Generates a << constraint on the dual variable associated with this constraint.

Denote the associated dual variable of this constraint as lambd. This generates a relation of the form lambd << val.

Parameters:

val (np.ndarray | float) – The other object in the relation.

dual_seq(val: ndarray | float) None#

Generates a >> constraint on the dual variable associated with this constraint.

Denote the associated dual variable of this constraint as lambd. This generates a relation of the form lambd >> val.

Parameters:

val (np.ndarray | float) – The other object in the relation.

is_compatiable_shape(val: ndarray | float) None#

Check that if val is a np.ndarray whether it is of the same shape as the LHS and RHS.

classmethod make(lhs: ndarray | float, op: str, rhs: ndarray | float, name: str) PSDConstraint#

A static method to construct a PSDConstraint object.

Parameters:
  • lhs (np.ndarray | float) – The np.ndarray object on the left hand side of the relation.

  • op (str) – A str which represents the type of relation. Possible options are peq, seq, eq, <<, >>, or ==.

  • rhs (np.ndarray | float) – The np.ndarray object on the right hand side of the relation.

  • name (str) – The unique name of the constructed Comparator object.

ConstraintData#

class pepflow.ConstraintData(func_or_oper: Function | Operator, sc_dict: dict[str, list[ScalarConstraint]] = NOTHING, psd_dict: dict[str, PSDConstraint] = NOTHING)#

A data class that will store a Function’s or Operator’s interpolation conditions.

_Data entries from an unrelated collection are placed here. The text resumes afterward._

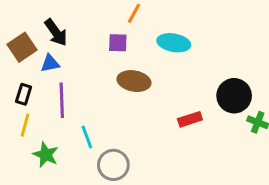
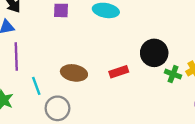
brown ellipse: (134, 81) -> (74, 73), moved

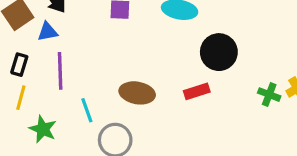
black circle: (154, 53) -> (219, 52), moved

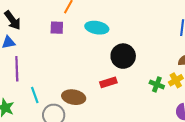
brown ellipse: (137, 93) -> (74, 97), moved

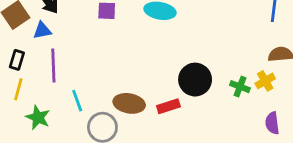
black circle: (123, 56) -> (195, 80), moved
red rectangle: (108, 82) -> (168, 106), moved

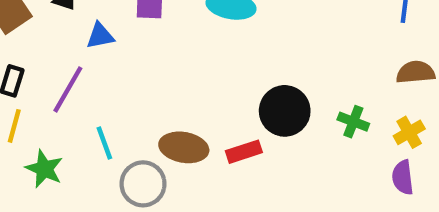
blue triangle: (42, 30) -> (100, 36), moved
purple line: (53, 66) -> (68, 89), turned 32
yellow cross: (265, 81) -> (409, 132), moved

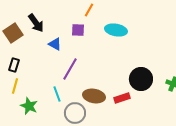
blue triangle: (100, 36) -> (55, 44), turned 40
purple line: (68, 89) -> (70, 69), moved

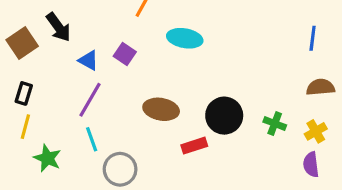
purple square: (78, 30) -> (125, 54), moved, turned 32
purple line: (70, 69) -> (90, 100), moved
brown ellipse: (94, 96) -> (161, 109), moved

Functions and operators can have multiple groups of interpolations conditions. There are typically two types of groups. One group is composed of associated ScalarConstraint objects. The other is an individual PSDConstraint object.

Variables:
add_psd_constraint(constraint_type: str, psd_constraint: PSDConstraint) None#

Add a new PSDConstraint object.

Parameters:
  • constraint_type (str) – The name to refer to the group of scalar constraints repesented by scal_constraint.

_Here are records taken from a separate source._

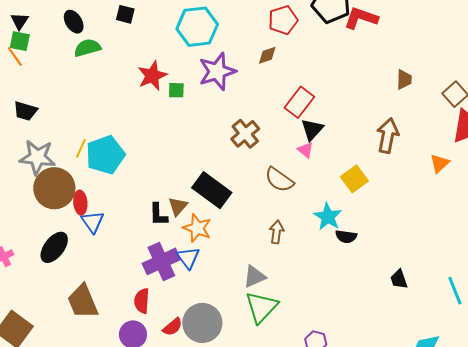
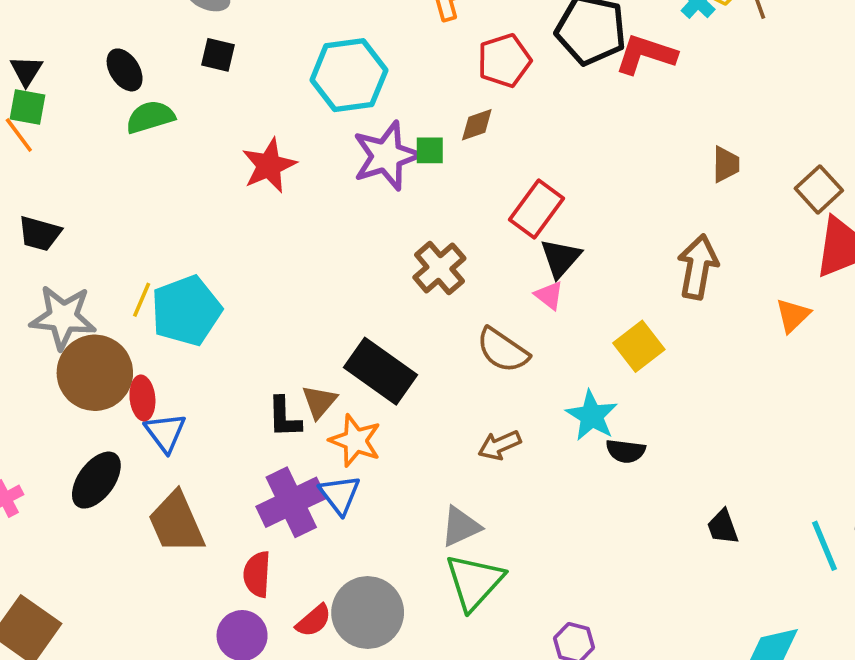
green square: (176, 90) -> (430, 150), moved
brown arrow: (277, 232) -> (499, 445), turned -120
brown trapezoid: (83, 302) -> (176, 523), moved

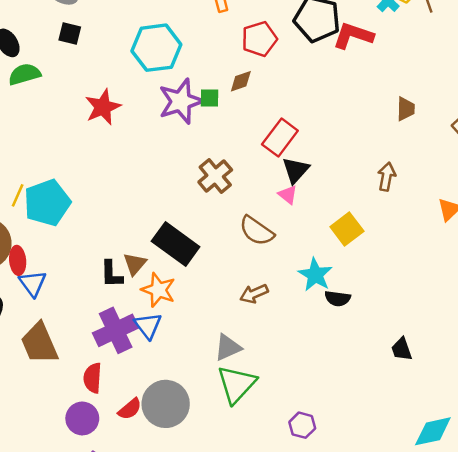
brown arrow: (698, 267) -> (386, 177), size x0.7

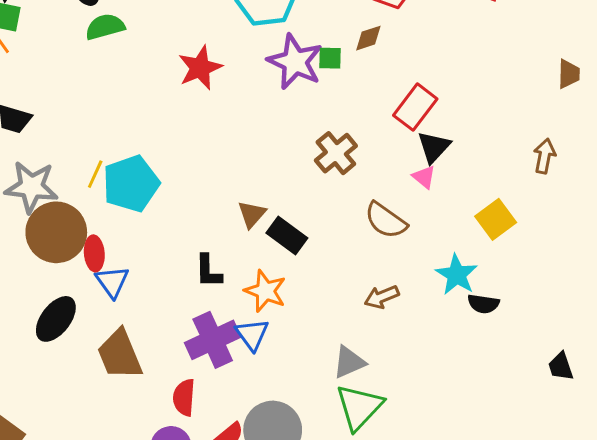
purple star: (181, 101) -> (295, 62), turned -30
black rectangle: (176, 244) -> (287, 235), size x0.7
brown triangle: (135, 264) -> (252, 214), moved

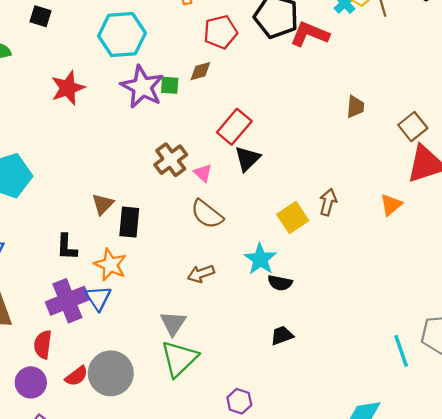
brown arrow: (544, 156) -> (328, 202), moved
pink triangle: (424, 177) -> (203, 173), moved
black rectangle: (287, 235) -> (129, 222), turned 56
gray triangle: (349, 362) -> (173, 323), turned -36
black trapezoid: (561, 366) -> (282, 335), moved, turned 85

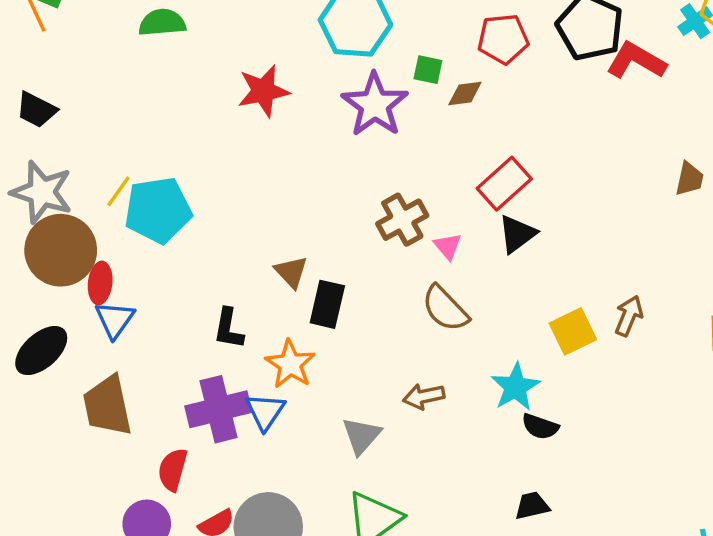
green square: (170, 85) -> (428, 70), moved
brown triangle: (103, 204) -> (291, 272), turned -35
gray triangle: (173, 323) -> (361, 436), moved

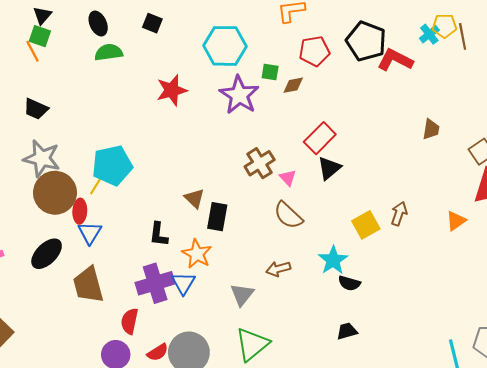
yellow line: (119, 191) -> (96, 185), moved

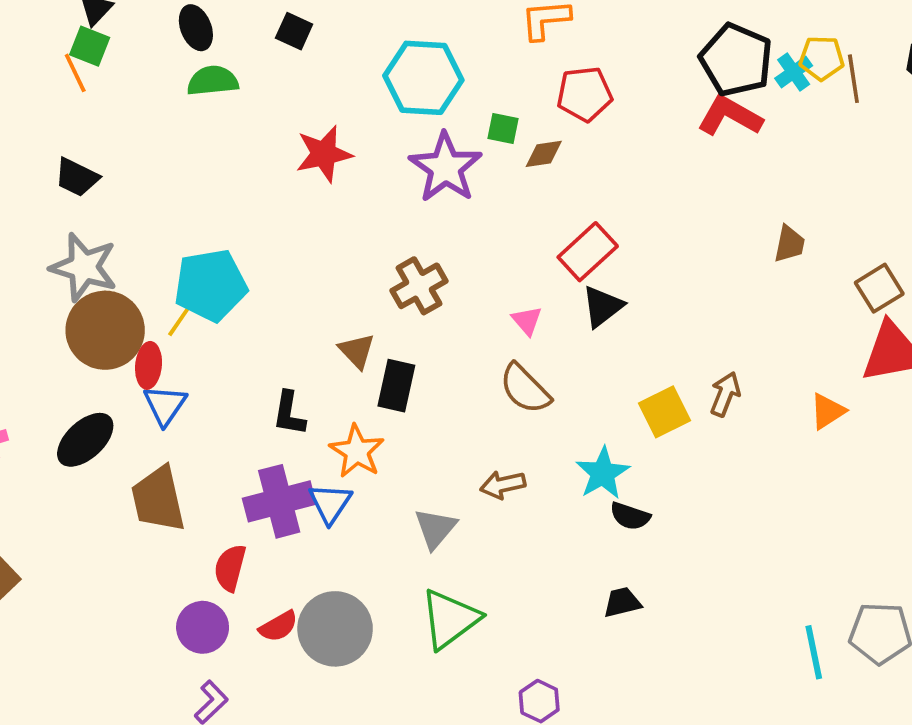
black pentagon: (366, 41) -> (736, 60), moved
brown cross: (260, 163) -> (419, 286), moved

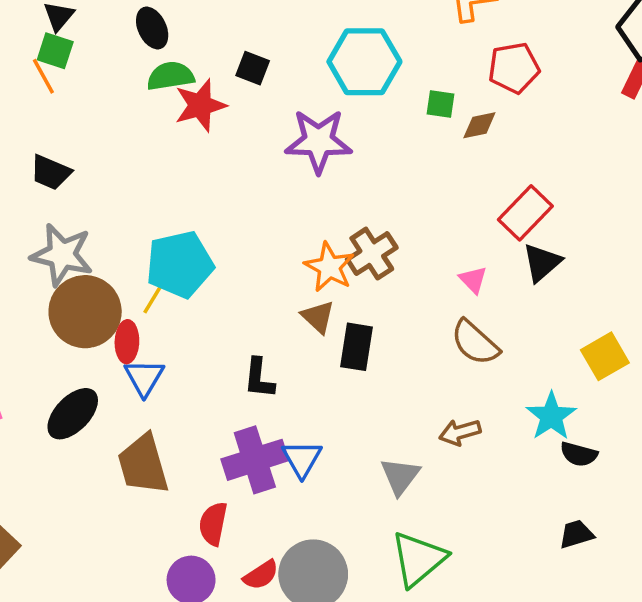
black square: (294, 31) -> (253, 68), moved
red star: (324, 154) -> (200, 105), moved
purple star: (446, 168) -> (318, 141), moved, turned -30
orange star: (357, 451) -> (329, 267), moved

  • psd_constraint (PSDConstraint) – The new list of ScalarConstraint objects to add.

add_sc_constraint(constraint_type: str, scal_constraint: list[ScalarConstraint]) None#

Add a new list of ScalarConstraint objects.

Parameters:
  • constraint_type (str) – The name to refer to the group of scalar constraints repesented by scal_constraint.

  • scal_constraint (list[ScalarConstraint]) – The new list of ScalarConstraint objects to add.